Head Animator: We're really cooking now (rubbing his hands together), and speaking of cooking, I just had the biggest idea since sliced bread, FRY COOK. He could be a fry cook for a cranky, greedy crab that runs a fast food joint the FDA wouldn't endorse if it were the last culinary establishment on earth...brilliant!!
Right, so you get the idea. My guess is, it went on like this for sometime with people who were not in their right mind throwing out ideas that were instantly ratified leaving us, the viewers, too stunned to even vocalize the questions bubbling (excuse the pun...but not really) up inside us. Questions like:
1.) Why a pineapple? Why not an eggplant (pause here for everyone to appreciate my brilliant reference and tie back to Aleisha's introduction post about me...snort)?
2.) How does a sponge named Bob cook fries at the bottom of the sea??? Hmm, I mean that defies every law of physics I ever slept through in high school.
3.) A squirrel? One of his friends is a squirrel...you don't think that's crossing a line somehow? A SQUIRREL?
4.) Why on earth would you go with briefs instead of boxers? Boxers are already square, doesn't that make more sense? This is madness!!
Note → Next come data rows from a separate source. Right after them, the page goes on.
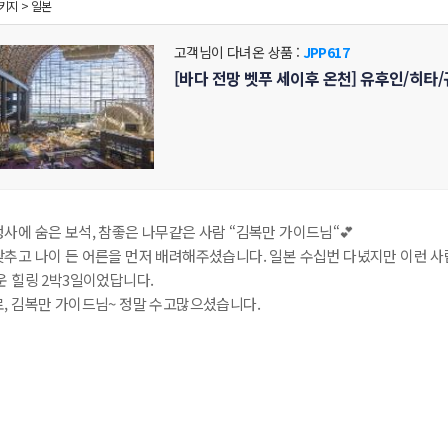
패키지 > 일본
고객님이 다녀온 상품 :
JPP617
[바다 전망 벳푸 세이후 온천] 유후인/히타/
사에 숨은 보석,
참좋은 나무같은 사람 “김복만 가이드님“💕
추고 나이 든 어른을 먼저 배려해주셨습니다. 일본 수십번 다녔지만 이런 사
운 힐링 2박3일이었답니다.
, 김복만 가이드님~ 정말 수고많으셨습니다.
I digress. Originally, I drafted this letter in a vain attempt to suggest you re-think your programming. As a mother, I really couldn't find any redeeming qualities in your blue-eyed-phylum Porifera. Then one day I was watching an episode (hey, I'm a Mom, sometimes I zone out and this just happened to be on), where something catastrophic happened to poor Bob resulting in his being a melted puddled of goo on the ocean floor with two round eyes peering up at his peers. In the blink of an eye, he shook it off, bounced back (into his square shaped self) and tackled the trouble. As pathetic as this is going to sound, I realized that there have been plenty of times I, myself, have felt like a shape-less mass of goo; worn out, beat down, and um, um...less than attractive. In these moments, as much as it pains me to say it, I guess I can take a lesson from old Bob. That lesson being to say to myself, "Get with the program, you're a Mommy, time to pull yourself together and make some lunch." Sigh.
So, while I'm not asking you to pull the cartoon completely, maybe you could just limit it to one episode a day?
Now, "Who wants to lick my cheeks?"
(Cartoon connoisseur, common sense advocate, and exhausted Mommy)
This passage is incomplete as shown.